Dealing with ex-girlfriends causes man consternation
DEAR ABBY: What is acceptable after a breakup occurs? Several years ago, I reached out to an ex-girlfriend. We had dated for six months, but she broke up with me to take a job in another state. A year later, I heard through mutual friends that she had recently moved back. I didn't call or text, but I did send an email asking how she was doing and if she'd like to talk.
She completely freaked out! She threatened to get a restraining order and told many of our mutual friends that I had been stalking her for a year. From that experience I learned never to contact an ex-girlfriend if they initiate the breakup.
Fast-forward: I recently ran into another ex-girlfriend who initiated the breakup. She told me that for an entire year after that breakup she hoped I would call her and, when I didn't, it proved I had never loved her. Abby, I feel like I can't win. It's similar to how some women say they won't let a guy kiss them unless they ask first, and others say if a guy asks, he's a wimp and they would refuse. As a man, I feel like I'm in an impossible position. No matter what I do, half the women on the planet will either view it as too aggressive or too passive. Help!
— CONFOUNDED IN OREGON
DEAR CONFOUNDED: Welcome to reality. Accept that no matter what you do, you can't please everyone. If the only contact you had with that first ex-girlfriend was ONE email after her return to your city, then she was either grandstanding to get attention or it was a symptom of emotional instability. As to your second ex, men with self-esteem rarely call back after being rejected because once is enough.
Please don't let those two "dolls" sour you on all women. As you know, the #MeToo movement has highlighted the importance of consent. Asking a woman before you make a move is always prudent.

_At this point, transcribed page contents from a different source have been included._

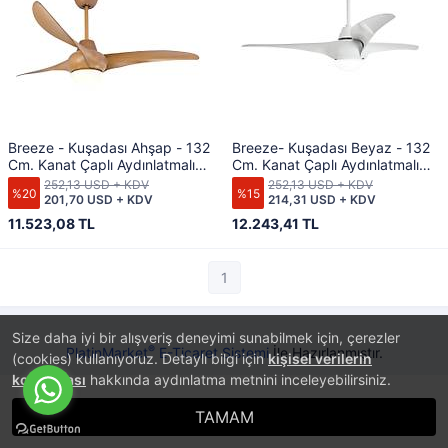
Breeze - Kuşadası Ahşap - 132
Breeze- Kuşadası Beyaz - 132
Cm. Kanat Çaplı Aydınlatmalı
Cm. Kanat Çaplı Aydınlatmalı
Tavan Vantilatörü
Tavan Vantilatörü
252,13 USD + KDV
252,13 USD + KDV
%20
%15
201,70 USD + KDV
214,31 USD + KDV
11.523,08 TL
12.243,41 TL
1
Size daha iyi bir alışveriş deneyimi sunabilmek için, çerezler
®
PlatinMarket
E-Ticaret Sistemi
İle Hazırlanmıştır.
(cookies) kullanıyoruz. Detaylı bilgi için
kişisel verilerin
korunması
hakkında aydınlatma metnini inceleyebilirsiniz.
TAMAM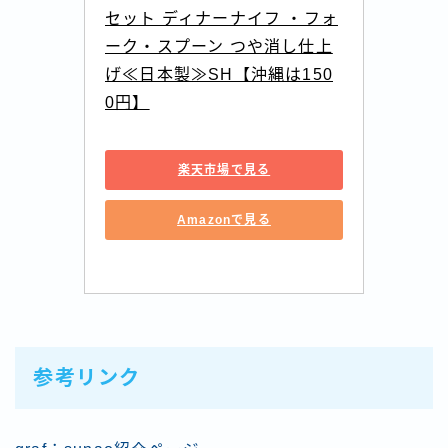
セット ディナーナイフ ・フォ
ーク・スプーン つや消し仕上
げ≪日本製≫SH【沖縄は150
0円】
楽天市場で見る
Amazonで見る
参考リンク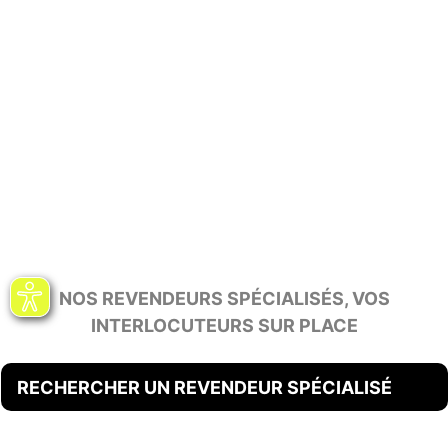
NOS REVENDEURS SPÉCIALISÉS, VOS
INTERLOCUTEURS SUR PLACE
RECHERCHER UN REVENDEUR SPÉCIALISÉ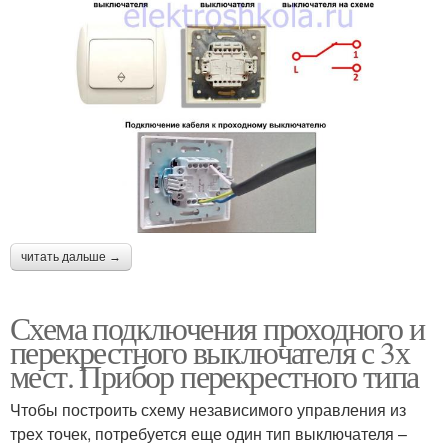
читать дальше →
Схема подключения проходного и
перекрестного выключателя с 3х
мест. Прибор перекрестного типа
Чтобы построить схему независимого управления из
трех точек, потребуется еще один тип выключателя –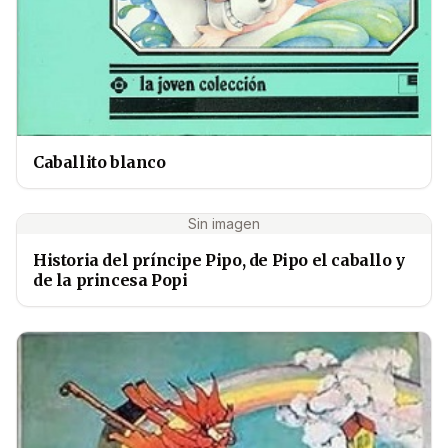
Caballito blanco
Sin imagen
Historia del príncipe Pipo, de Pipo el caballo y
de la princesa Popi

DEAR ABBY: I have struggled with my weight for years. My husband doesn't eat sweets, but we have a friend who insists on dropping off trays of dozens of cupcakes, candies, cookies, etc. I appreciate the time, money and effort, but I'm finally on an eating program that's working for me. I told her (nicely) that while I appreciate her gesture, I can't be trusted alone with such goodies, so please share them with folks who have better self-control. Well! She swore at me and told me to lose her number.
To say the least, I was shocked. Abby, I was as gentle and appreciative as could be. I explained that I have a problem and I'm the only one here who indulges in such foods. Was I wrong? What gives? I would donate them, but since I have a problem with sweets, I prefer not to have them in my house.
— SWEET LOVE/HATE IN NEW JERSEY
DEAR SWEET: You did nothing wrong; you did yourself an important favor. That woman is not only not a friend, but she is also someone who cares nothing about your health and well-being. She is a "saboteur" with a vested interest in keeping you heavy.
I admire your determination to take a stand on behalf of your eating program and your health. It took courage, and I applaud you for doing it. Sadly, too many people are afraid to do what you did.